I am trying to follow the rabbit in the game winterbells. Here are some screenshots
我试图在游戏winterbells中跟随兔子。这是一些截图
Originally I thought that I could follow a color that only the rabbit had, but it seems that all the objects (i.e. the bells and dove) have the same colors. I can detect all the objects by just searching for white (see results)
最初我以为我可以按照只有兔子的颜色,但似乎所有的物体(即铃铛和鸽子)都有相同的颜色。我可以通过搜索白色来检测所有对象(参见结果)
but I can't figure out how to find the rabbit. Would I have to use opencv? The only module I've used is pil to detect the colors of the pixels. It seems like an easy task but I just don't see how I can do it.
但我无法弄清楚如何找到兔子。我必须使用opencv吗?我用过的唯一模块就是检测像素的颜色。这似乎是一项简单的任务,但我不知道如何做到这一点。
2 个解决方案
#1
14
The simplest way would be to just classify the shapes by area. Here's one solution with SimpleCV:
最简单的方法是按区域对形状进行分类。这是SimpleCV的一个解决方案:
>>> from SimpleCV import *
>>> image = Image('image.png')
>>> binarized = image.binarize(220).invert()
>>> binarized.show()
Now, this is much easier to work with. You can use simple blob detection to filter out the bells and the bird:
现在,这更容易使用。您可以使用简单的斑点检测来过滤掉铃铛和鸟:
>>> blobs = binarized.findBlobs()
>>> for blob in blobs:
... blob.draw()
... print blob
... binarized.show()
... raw_input()
After pressing Enter 50 times and looking at the areas of the blobs, you'll notice that the bells have an area between 630 and 660. The bird has an area of 540 and the rabbit has an area of about 750.
按下Enter键50次并观察斑点区域后,你会注意到铃铛的面积在630到660之间。这只鸟的面积为540,兔子的面积约为750。
Now, it's just a matter of filtering out the blobs you don't want:
现在,只需要过滤掉你不想要的blob:
>>> rabbit = next(b for b in blobs if abs(750 - b.area()) < 60)
>>> rabbit.draw()
>>> binarized.show()
>>> rabbit
SimpleCV.Features.Blob.Blob object at (381, 445) with area 754
There's your rabbit.
有你的兔子。
So to wrap things up, your script would look like:
所以为了包装起来,你的脚本看起来像:
from SimpleCV import *
image = Image('image.png')
binarized = image.binarize(220).invert()
blobs = binarized.findBlobs()
rabbit = next(b for b in blobs if abs(750 - b.area()) < 60)
print rabbit.coordinates()
#2
0
i think, you can try to use svm to classify rabbit and bell. First, you can detect all objects, and then classify them with svm.
我想,你可以尝试使用svm来分类兔子和铃铛。首先,您可以检测所有对象,然后使用svm对它们进行分类。
#1
14
The simplest way would be to just classify the shapes by area. Here's one solution with SimpleCV:
最简单的方法是按区域对形状进行分类。这是SimpleCV的一个解决方案:
>>> from SimpleCV import *
>>> image = Image('image.png')
>>> binarized = image.binarize(220).invert()
>>> binarized.show()
Now, this is much easier to work with. You can use simple blob detection to filter out the bells and the bird:
现在,这更容易使用。

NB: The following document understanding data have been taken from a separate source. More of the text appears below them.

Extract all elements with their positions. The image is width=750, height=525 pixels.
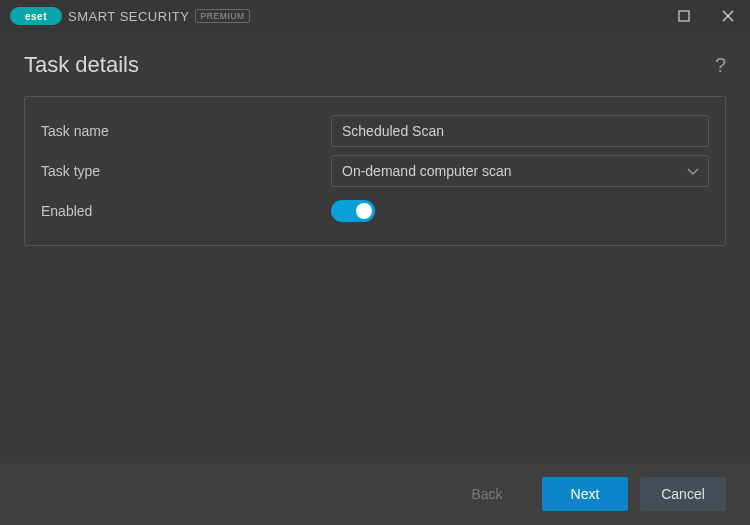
help-button[interactable]: ? (715, 54, 726, 77)
next-button[interactable]: Next (542, 477, 628, 511)
close-icon (722, 10, 734, 22)
enabled-field-wrap (331, 200, 709, 222)
task-type-field-wrap: On-demand computer scan (331, 155, 709, 187)
help-icon: ? (715, 54, 726, 76)
enabled-label: Enabled (41, 203, 331, 219)
task-name-label: Task name (41, 123, 331, 139)
task-name-input[interactable] (331, 115, 709, 147)
footer: Back Next Cancel (0, 463, 750, 525)
task-type-value: On-demand computer scan (331, 155, 709, 187)
maximize-button[interactable] (662, 0, 706, 32)
titlebar: eset SMART SECURITY PREMIUM (0, 0, 750, 32)
task-type-row: Task type On-demand computer scan (41, 151, 709, 191)
content-area: Task details ? Task name Task type On-de… (0, 32, 750, 463)
enabled-row: Enabled (41, 191, 709, 231)
cancel-button[interactable]: Cancel (640, 477, 726, 511)
task-details-panel: Task name Task type On-demand computer s… (24, 96, 726, 246)
page-header: Task details ? (24, 52, 726, 78)
maximize-icon (678, 10, 690, 22)
task-type-select[interactable]: On-demand computer scan (331, 155, 709, 187)
task-name-row: Task name (41, 111, 709, 151)
app-window: eset SMART SECURITY PREMIUM Task details… (0, 0, 750, 525)
svg-rect-0 (679, 11, 689, 21)
page-title: Task details (24, 52, 139, 78)
window-controls (662, 0, 750, 32)
enabled-toggle[interactable] (331, 200, 375, 222)
brand: eset SMART SECURITY PREMIUM (10, 7, 250, 25)
premium-badge: PREMIUM (195, 9, 249, 23)
brand-logo: eset (10, 7, 62, 25)
task-name-field-wrap (331, 115, 709, 147)
close-button[interactable] (706, 0, 750, 32)
toggle-knob (356, 203, 372, 219)
task-type-label: Task type (41, 163, 331, 179)
back-button[interactable]: Back (444, 477, 530, 511)
brand-name: SMART SECURITY (68, 9, 189, 24)
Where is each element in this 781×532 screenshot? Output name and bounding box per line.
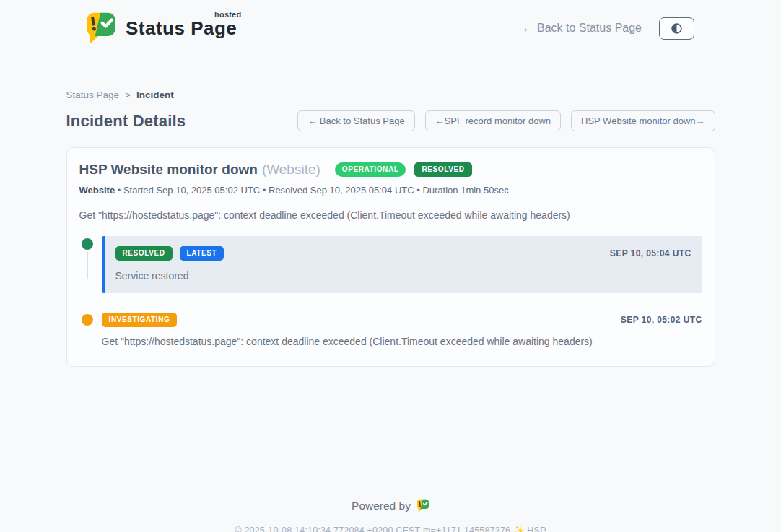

您可以使用简单的斑点检测来过滤掉铃铛和鸟:
>>> blobs = binarized.findBlobs()
>>> for blob in blobs:
... blob.draw()
... print blob
... binarized.show()
... raw_input()
After pressing Enter 50 times and looking at the areas of the blobs, you'll notice that the bells have an area between 630 and 660. The bird has an area of 540 and the rabbit has an area of about 750.
按下Enter键50次并观察斑点区域后,你会注意到铃铛的面积在630到660之间。这只鸟的面积为540,兔子的面积约为750。
Now, it's just a matter of filtering out the blobs you don't want:
现在,只需要过滤掉你不想要的blob:
>>> rabbit = next(b for b in blobs if abs(750 - b.area()) < 60)
>>> rabbit.draw()
>>> binarized.show()
>>> rabbit
SimpleCV.Features.Blob.Blob object at (381, 445) with area 754
There's your rabbit.
有你的兔子。
So to wrap things up, your script would look like:
所以为了包装起来,你的脚本看起来像:
from SimpleCV import *
image = Image('image.png')
binarized = image.binarize(220).invert()
blobs = binarized.findBlobs()
rabbit = next(b for b in blobs if abs(750 - b.area()) < 60)
print rabbit.coordinates()
#2
0
i think, you can try to use svm to classify rabbit and bell. First, you can detect all objects, and then classify them with svm.
我想,你可以尝试使用svm来分类兔子和铃铛。首先,您可以检测所有对象,然后使用svm对它们进行分类。